Nur mithilfe des Staates?

 

Nothilfen. Bauernpräsident Rukwied hat hoch gepokert – und das zahlt sich aus: Betriebe, die durch die Dürre in Existenznot geraten sind, sollen mit bis zu 340 Mio. € unterstützt werden. Das ist gut viermal so viel wie im letzten großen Trockenjahr 2003.

Nothilfen muss trotzdem niemand bejubeln. Denn diese Ad hoc-Hilfen sind alles andere als förderlich für unser Image, wirken immer zu spät und sind darüber hinaus der falsche Anreiz. Der Staat darf nicht die Fehler einiger Betriebe ausgleichen und zugleich jene leer ausgehen lassen, die gut wirtschaften. Gute Betriebe sind genauso betroffen, halten das aber auch aus. In Sachen Risikovorsorge mag es trotzdem Nachholbedarf geben. Deshalb ist es spätestens jetzt an der Zeit, sich wieder verstärkt Gedanken über den Aufbau einer betriebseigenen Krisenreserve zu machen. Das tun auch die Verbände und die Politik: Steuerregelungen wie die Risikoausgleichsrücklage oder auch Versicherungslösungen werden diskutiert. Nur ist ein Durchbruch nicht zu erwarten, haben diese Instrumente doch ganz grundsätzliche Schwächen.

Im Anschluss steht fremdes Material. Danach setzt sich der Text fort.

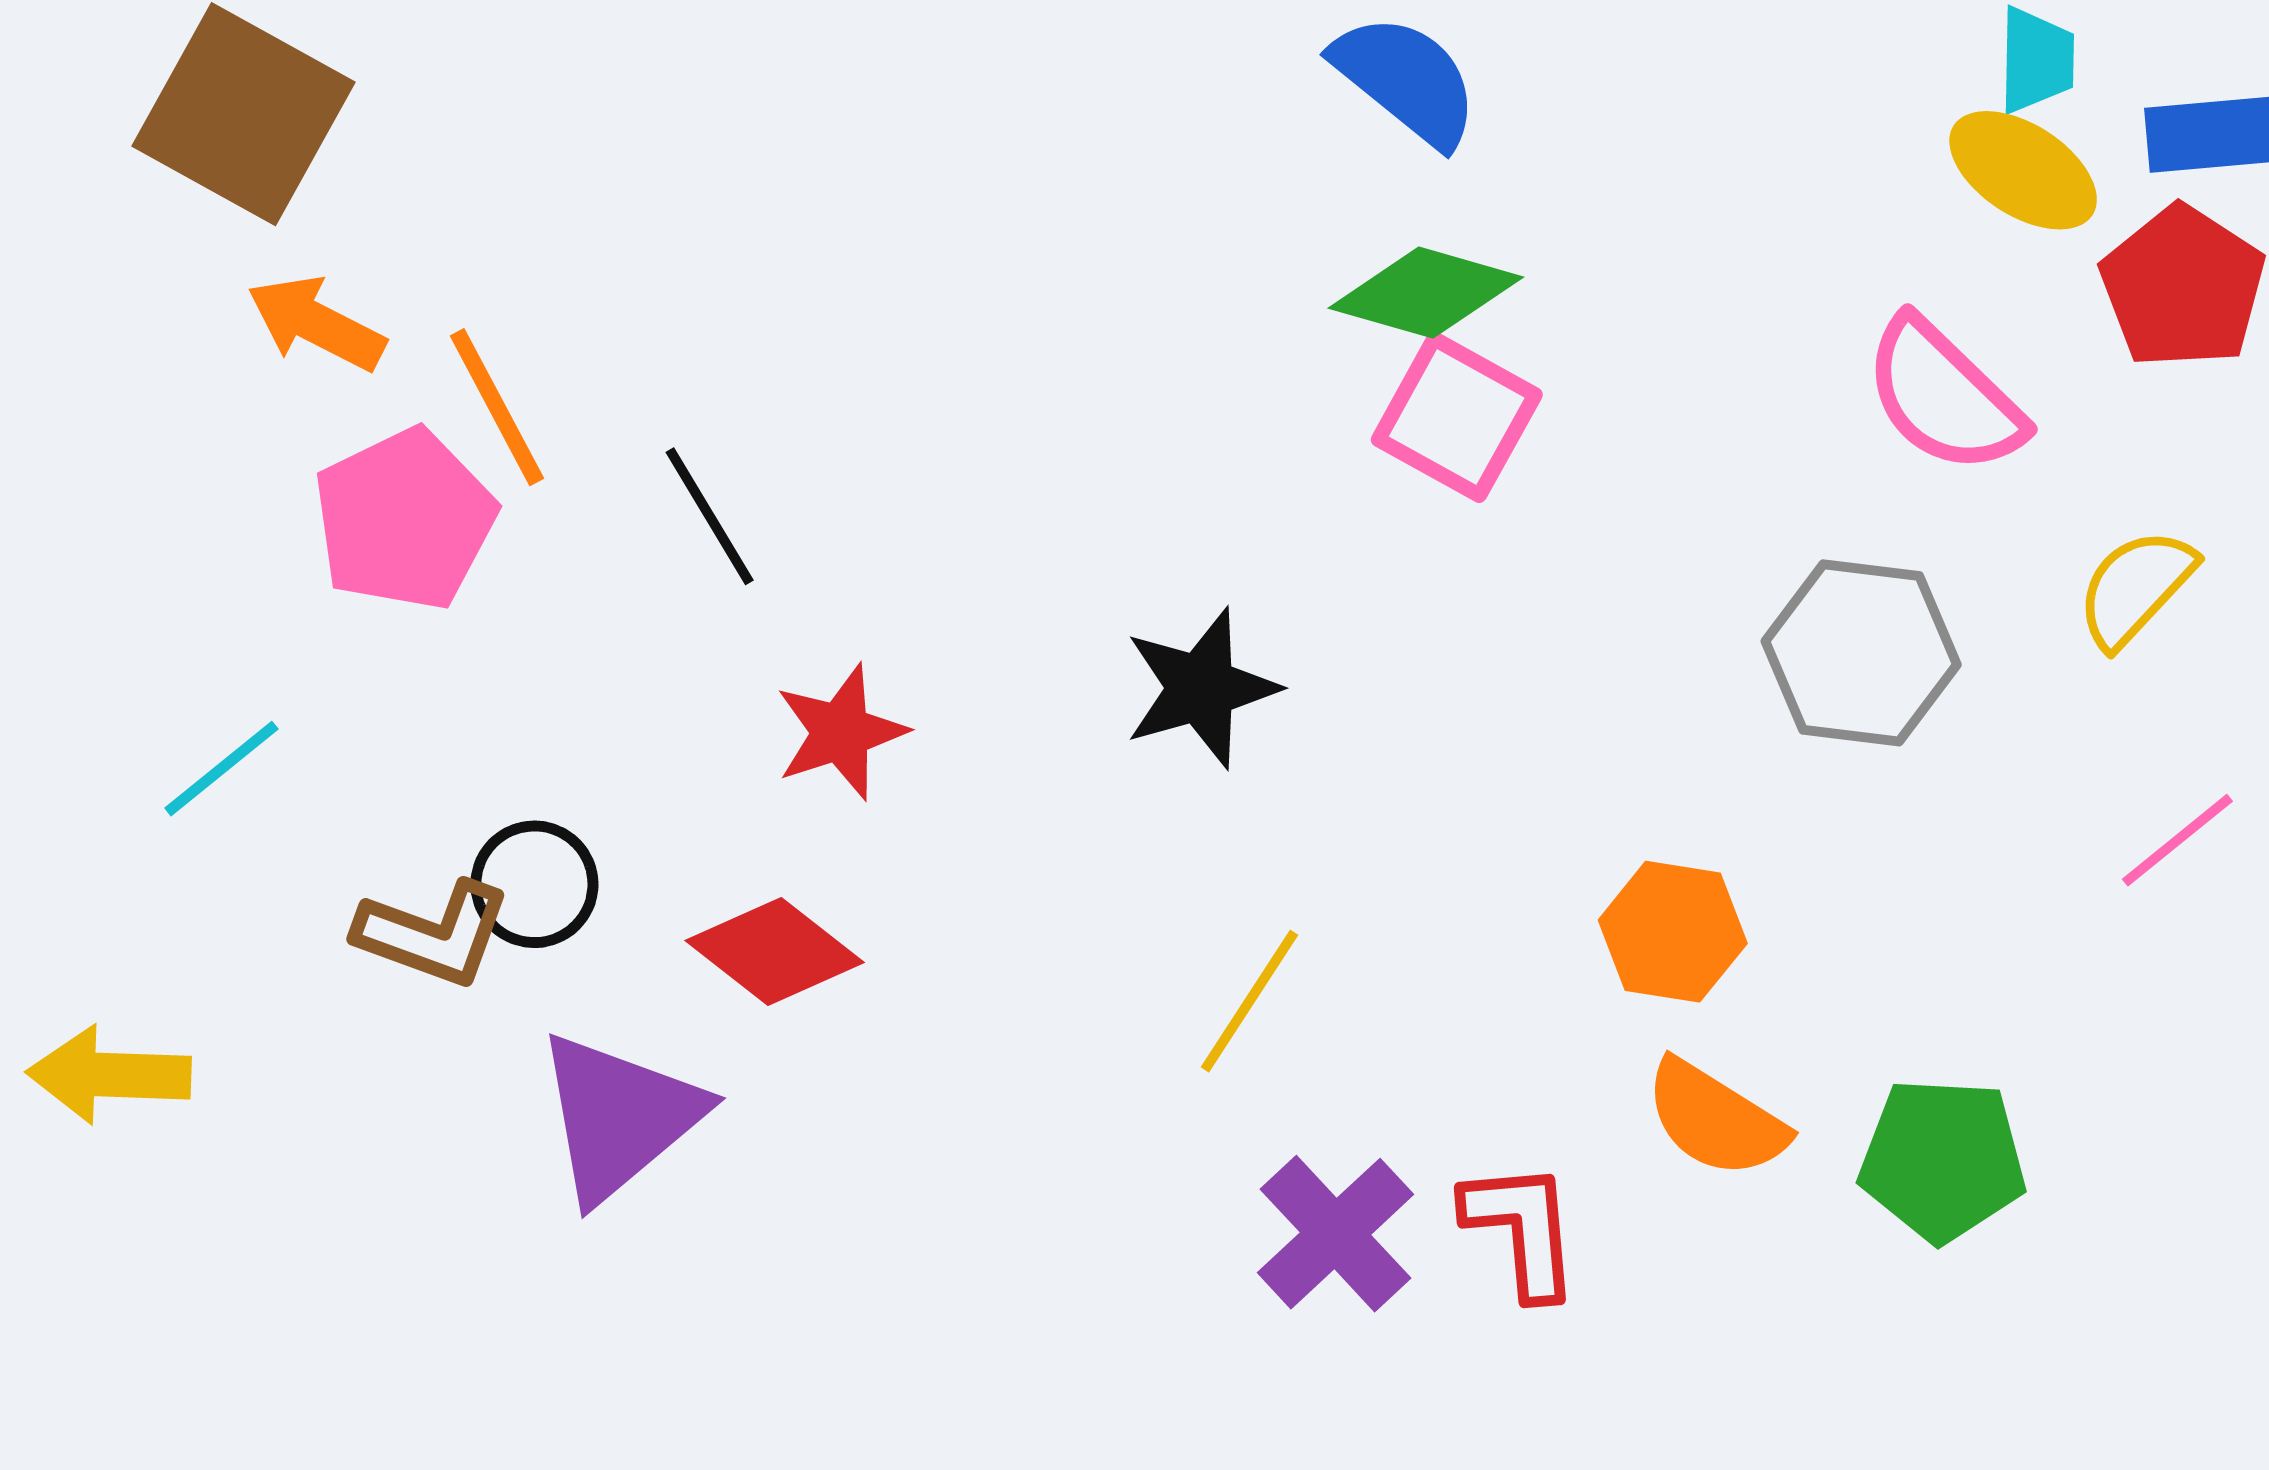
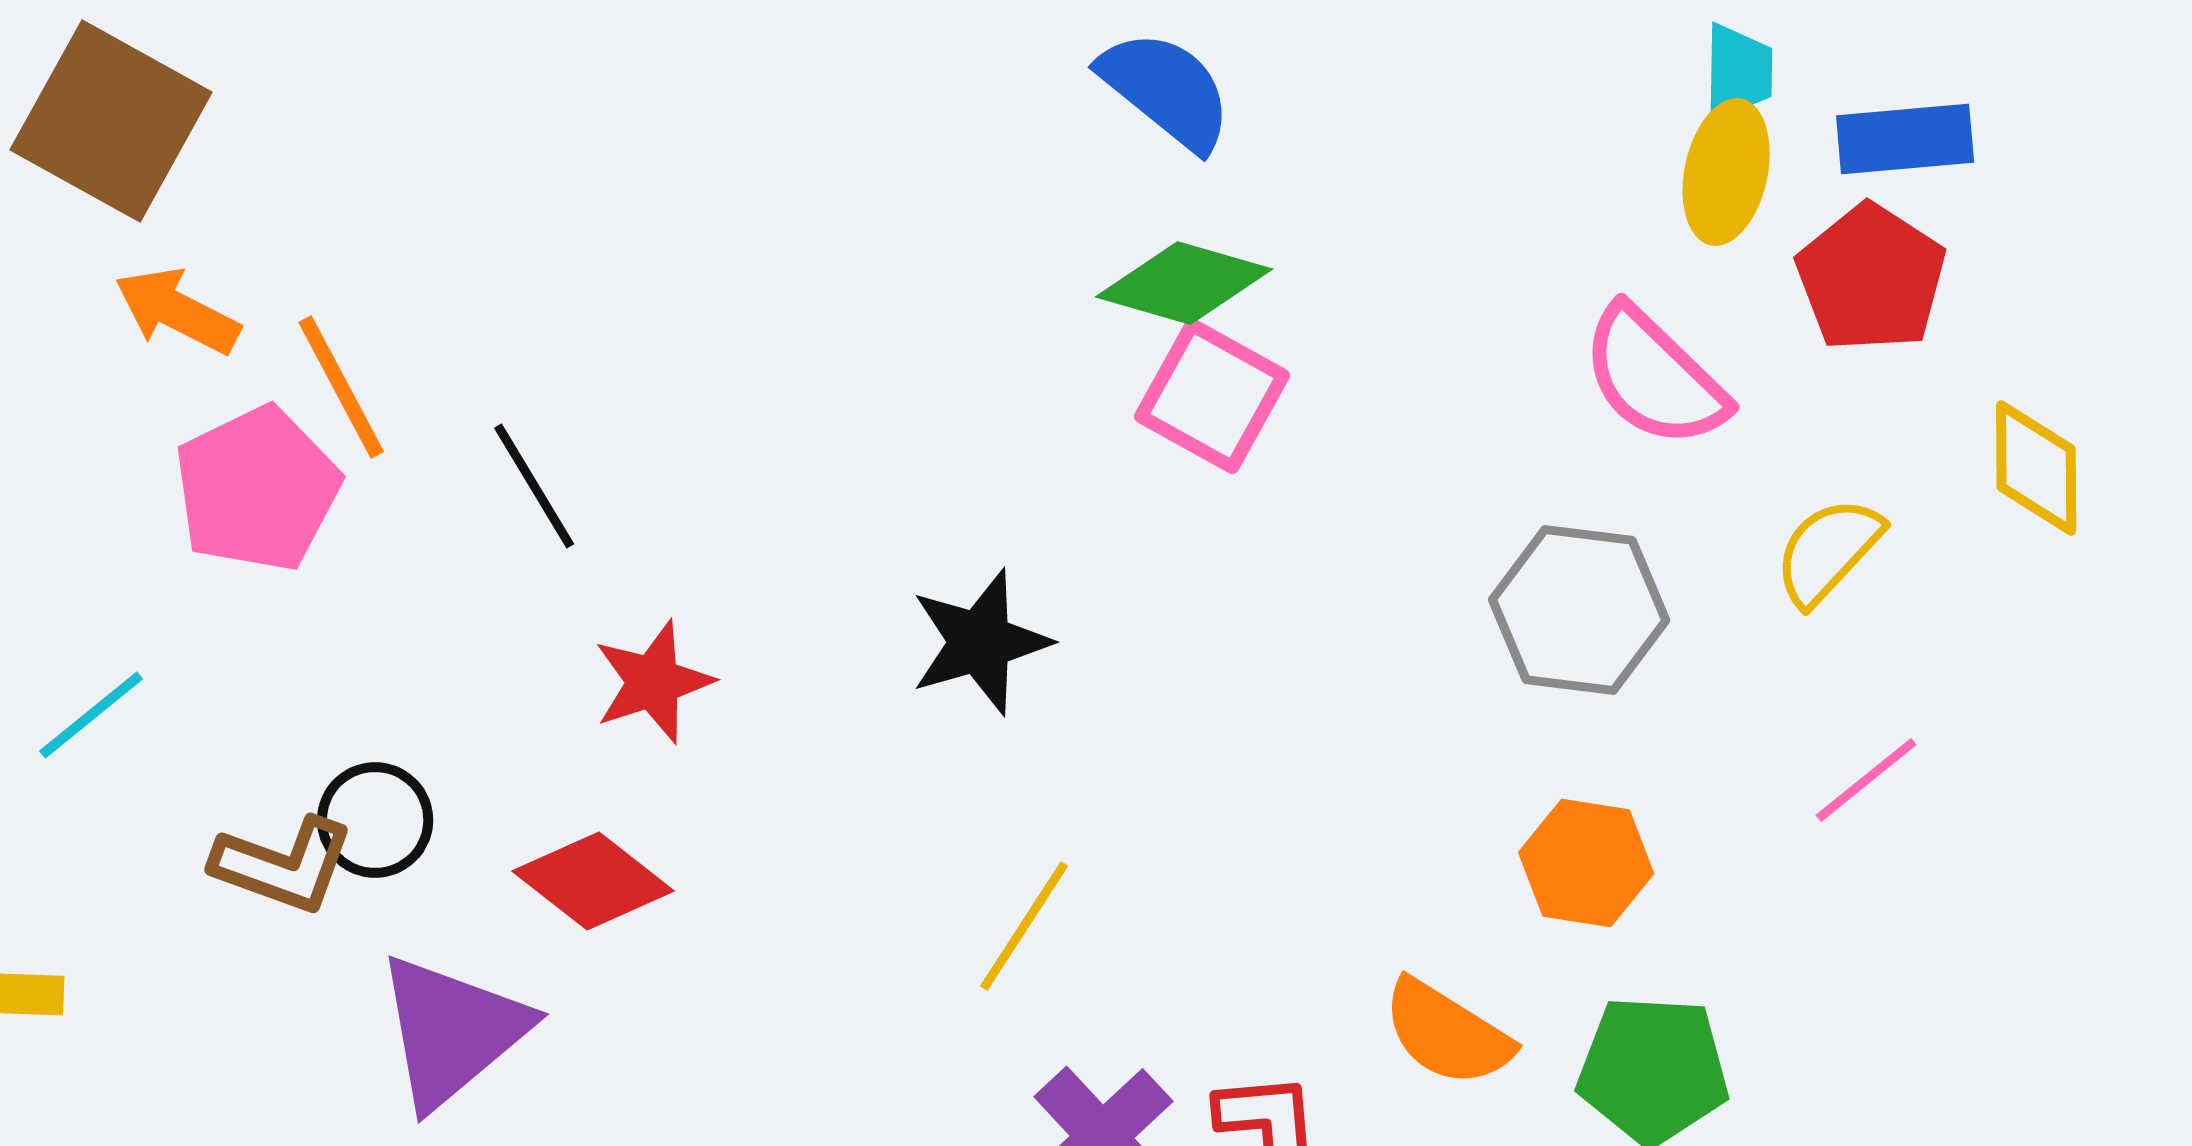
yellow ellipse: (2023, 170) -> (1726, 172), turned 69
orange hexagon: (1673, 932) -> (1586, 863), moved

Die seit Jahren gebetsmühlenartig geforderte Risikoausgleichsrücklage ist augenscheinlich mehr ein Steuersparmodell denn ein Instrument zur Schaffung eines Notgroschens. Ganz zu schweigen von dem bürokratischen Aufwand, den eine solche Regelung auslöst. Versicherungen können natürlich dabei helfen, Witterungsrisiken zu minimieren. Nur muss man wissen, dass Dürreversicherungen am Markt nicht funktionieren – nicht nur nicht in Deutschland, sondern nirgends auf der Welt. Zwar gibt es entsprechende Absicherungsprodukte, nur sind diese schlicht zu teuer. Die USA, aber auch Italien, Spanien oder Frankreich subventionieren deshalb die Versicherungsprämien. Direktzahlungen zu Versicherungssubventionen umwidmen, von denen ein erklecklicher Anteil bei den Versicherern hängen bleibt – wollen wir das wirklich?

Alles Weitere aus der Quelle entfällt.